Investie dans son activité professionnelle, Emma accorde au travail une place « très importante dans le sens des priorités parce qu’[elle n’a] pas de famille, [elle n’a] pas d’enfant ». La projection sur l’avenir sonne ici comme un rappel à l’ordre du genre, où le travail invisible lié aux tâches domestiques et maternelles revient traditionnellement aux femmes (Kergoat, 2000 ; Krinsky, Simonet, 2012). Cette perspective, loin d’être exprimée spontanément par les jeunes hommes, est aussi avancée par Aurélia, âgée de 22 ans et étudiante en 3e année de médecine (E111). Pour elle, l’emploi idéalisé s’inscrit dans un milieu dit « masculin », celui de chirurgien (Zolesio, 2012). Évoquant ses projets dans le monde de la chirurgie, Aurélia, dont la mère est femme de ménage après avoir arrêté de travailler plusieurs années pour s’occuper de ses enfants, légitime un futur emploi en cabinet ou à l’hôpital au regard de la conciliation souhaitée avec une vie de famille :

« Moi, ce serait faire de la chirurgie […]. Et si possible avoir son propre cabinet ou être dans un hôpital où je peux plutôt être flexible. C’est-à-dire commencer à une certaine heure, arrêter à une certaine heure et du coup être là pour ma famille et mes enfants. Ce serait ça l’idéal. À un moment, je voulais vraiment pouvoir travailler à l’étranger, c’est-à-dire par exemple, aller au Japon. Si c’était possible, j’aurais dit ‘‘pourquoi pas’’, pas spécialement y vivre, mais au moins travailler pendant une période. Donc, le métier idéal, ce serait ça, avoir son propre cabinet et pouvoir faire des missions à l’étranger ou du bénévolat. Donc, au tout début, pouvoir voyager dans le monde en faisant par exemple Médecins sans frontières ou travailler au Japon, environ cinq ans et ensuite pouvoir rester en France, à un endroit posé où j’aurais des heures régulières et être avec ma famille. » (E111.)

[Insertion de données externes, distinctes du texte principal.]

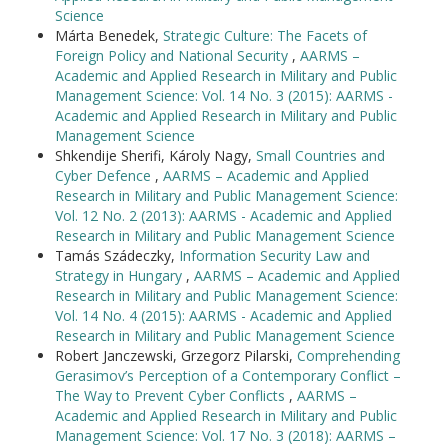
Science
Márta Benedek,
Strategic Culture: The Facets of
Foreign Policy and National Security
,
AARMS –
Academic and Applied Research in Military and Public
Management Science: Vol. 14 No. 3 (2015): AARMS -
Academic and Applied Research in Military and Public
Management Science
Shkendije Sherifi, Károly Nagy,
Small Countries and
Cyber Defence
,
AARMS – Academic and Applied
Research in Military and Public Management Science:
Vol. 12 No. 2 (2013): AARMS - Academic and Applied
Research in Military and Public Management Science
Tamás Szádeczky,
Information Security Law and
Strategy in Hungary
,
AARMS – Academic and Applied
Research in Military and Public Management Science:
Vol. 14 No. 4 (2015): AARMS - Academic and Applied
Research in Military and Public Management Science
Robert Janczewski, Grzegorz Pilarski,
Comprehending
Gerasimov’s Perception of a Contemporary Conflict –
The Way to Prevent Cyber Conflicts
,
AARMS –
Academic and Applied Research in Military and Public
Management Science: Vol. 17 No. 3 (2018): AARMS –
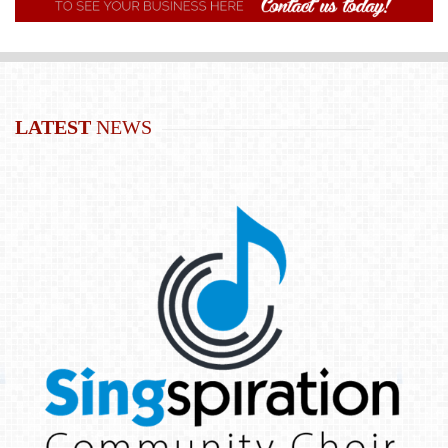
LATEST
NEWS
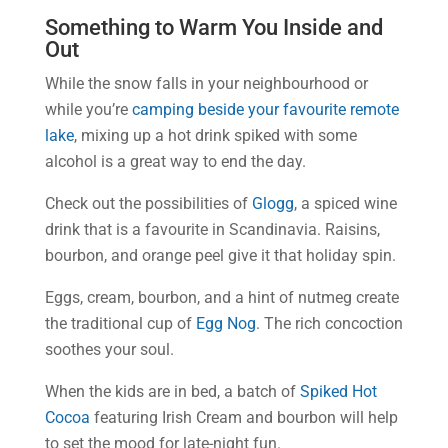
Something to Warm You Inside and
Out
While the snow falls in your neighbourhood or
while you’re
camping beside your favourite remote
lake
, mixing up a hot drink spiked with some
alcohol is a great way to end the day.
Check out the possibilities of
Glogg
, a spiced wine
drink that is a favourite in Scandinavia. Raisins,
bourbon, and orange peel give it that holiday spin.
Eggs, cream, bourbon, and a hint of nutmeg create
the traditional cup of
Egg Nog
. The rich concoction
soothes your soul.
When the kids are in bed, a batch of
Spiked Hot
Cocoa
featuring Irish Cream and bourbon will help
to set the mood for late-night fun.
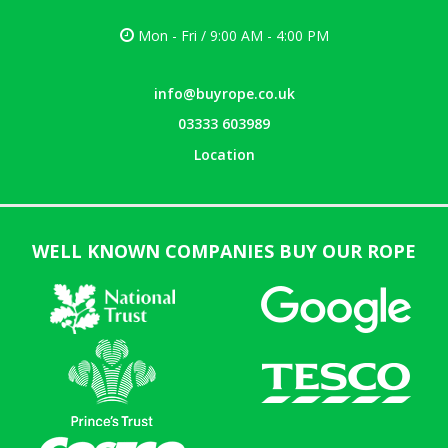
Mon - Fri / 9:00 AM - 4:00 PM
info@buyrope.co.uk
03333 603989
Location
WELL KNOWN COMPANIES BUY OUR ROPE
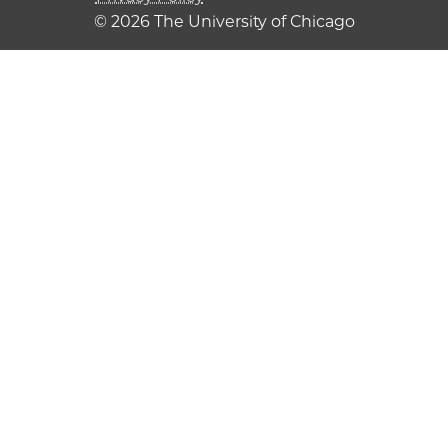
© 2026 The University of Chicago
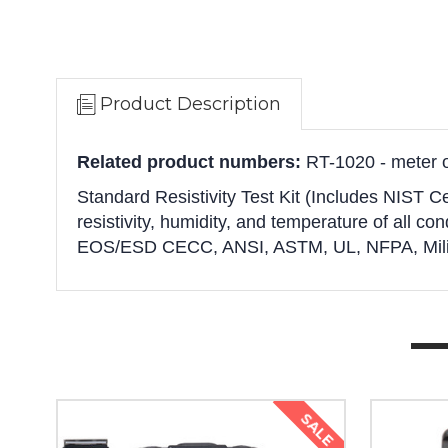
Product Description
Related product numbers:
RT-1020 - meter o
Standard Resistivity Test Kit (Includes NIST Ce
resistivity, humidity, and temperature of all cond
EOS/ESD CECC, ANSI, ASTM, UL, NFPA, Milita
SALE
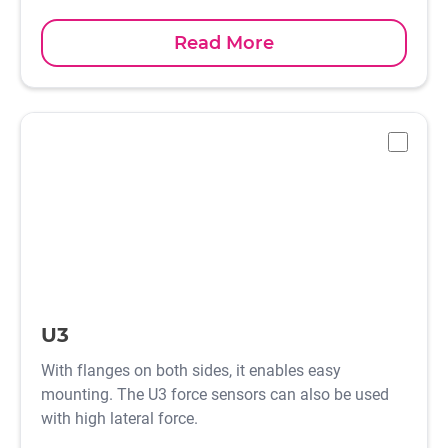
Read More
-
U3
With flanges on both sides, it enables easy
mounting. The U3 force sensors can also be used
with high lateral force.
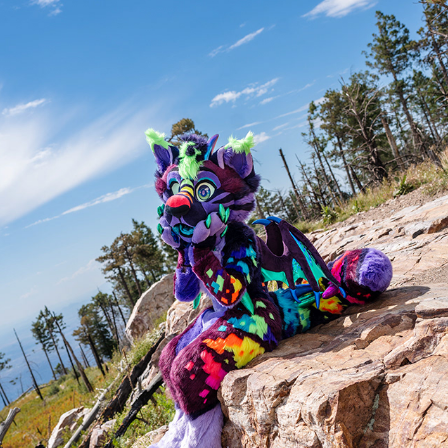
STREAK @ MT. LEMMON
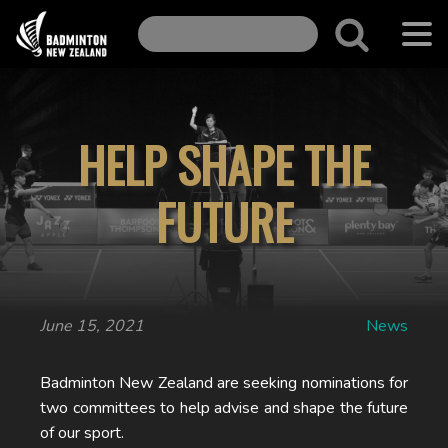
HELP SHAPE THE
FUTURE
June 15, 2021
News
Badminton New Zealand are seeking nominations for
two committees to help advise and shape the future
of our sport.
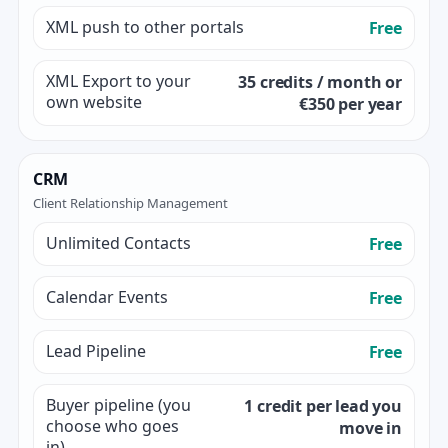
XML push to other portals
Free
XML Export to your
35 credits / month or
own website
€350 per year
CRM
Client Relationship Management
Unlimited Contacts
Free
Calendar Events
Free
Lead Pipeline
Free
Buyer pipeline (you
1 credit per lead you
choose who goes
move in
in)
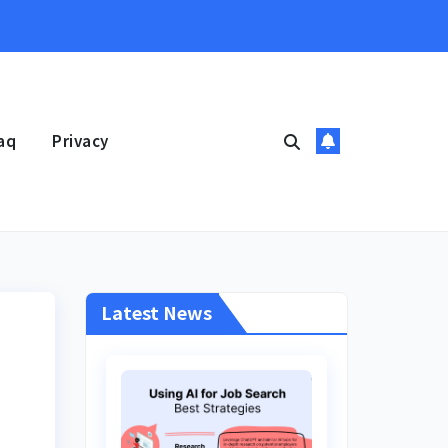
aq
Privacy
Latest News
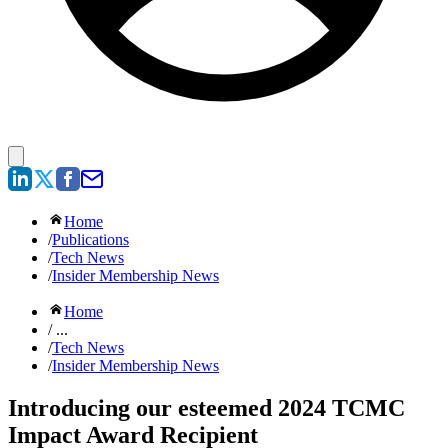
Home
/
Publications
/
Tech News
/
Insider Membership News
Home
/ ...
/
Tech News
/
Insider Membership News
Introducing our esteemed 2024 TCMC
Impact Award Recipient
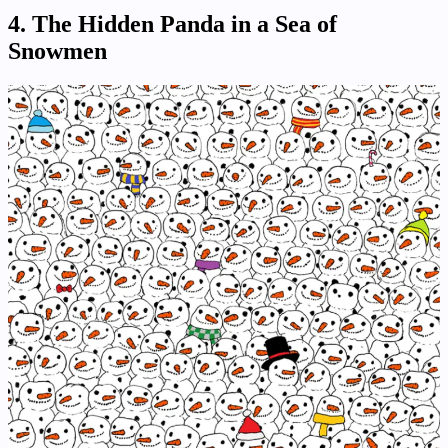
4.
The Hidden Panda in a Sea of
Snowmen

Comme Emma, Aurélia présente un parcours scolaire de réussite. Ayant toujours fait partie « des premiers », elle obtient un baccalauréat scientifique avec mention très bien en France d’outre-mer, puis s’installe en métropole dès sa première année d’études supérieures. Le mot travail évoque pour elle une valeur forte : « Un don personnel. C’est donner une part de soi ». Aurélia est issue d’une famille nombreuse, ayant deux petits frères et une sœur aînée étudiante avec qui elle vit, tout en étant soutenue dans son projet par ses parents éloignés de son lieu de résidence : son père né en Afrique est expert-comptable à l’étranger, sa mère née dans les Outre-mer vit actuellement au Royaume-Uni. Si la sphère familiale revêt de l’importance à ses yeux, elle se situe aussi au carrefour de compromis et d’adaptations avec la sphère professionnelle :

« Moi, je suis très côté famille, je me demande donc si la chirurgie ne va pas poser de problèmes. En même temps, je ne me vois pas abandonner ce que je fais. Donc, après, je dis qu’il faut faire des choix […] j’aurais aimé avoir une grande famille, mais je me dis que ça ne sera peut-être pas pareil, ça ne sera pas comme ce que je souhaite ou que je souhaitais au départ. »

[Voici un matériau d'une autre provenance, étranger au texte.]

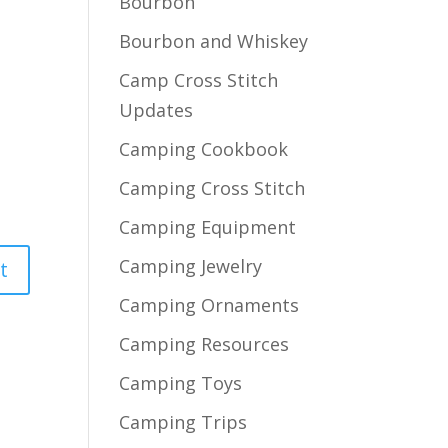
Bourbon
Bourbon and Whiskey
Camp Cross Stitch
Updates
Camping Cookbook
Camping Cross Stitch
Camping Equipment
Camping Jewelry
Camping Ornaments
Camping Resources
Camping Toys
Camping Trips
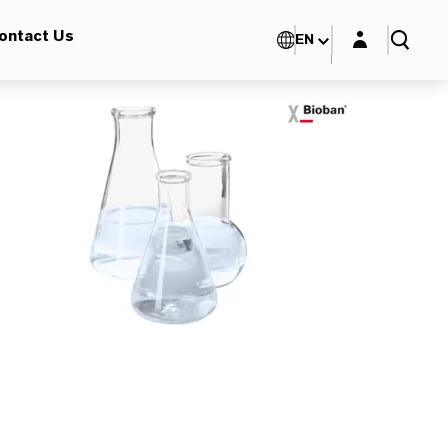
Login layer
ontact Us
EN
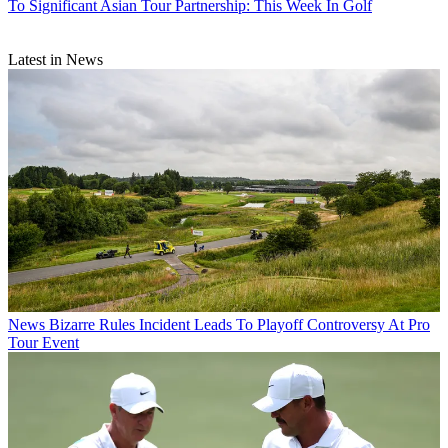
To Significant Asian Tour Partnership: This Week In Golf
Latest in News
News
Bizarre Rules Incident Leads To Playoff Controversy At Pro
Tour Event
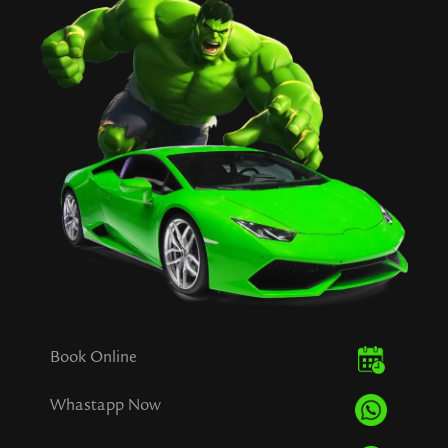
Book Online
Whastapp Now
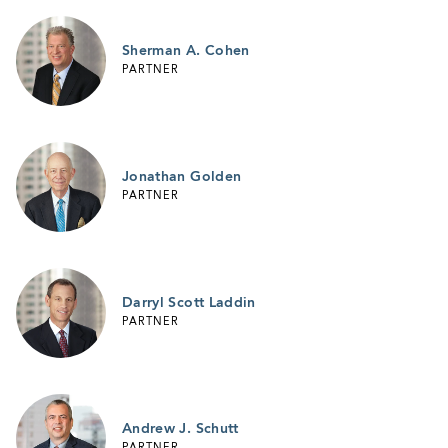
Sherman A. Cohen
PARTNER
Jonathan Golden
PARTNER
Darryl Scott Laddin
PARTNER
Andrew J. Schutt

À l’image des jeunes chirurgiennes aujourd’hui, Aurélia expose une posture de compromis dans laquelle sont redéfinis les rôles familiaux au regard des ambitions professionnelles et personnelles (Bercot, 2015). À travers les récits des jeunes se glissent ainsi des projections genrées sur l’avenir, plus souvent exprimées par les femmes et passées sous silence par les hommes, malgré une mélodie professionnelle en apparence homogène au départ.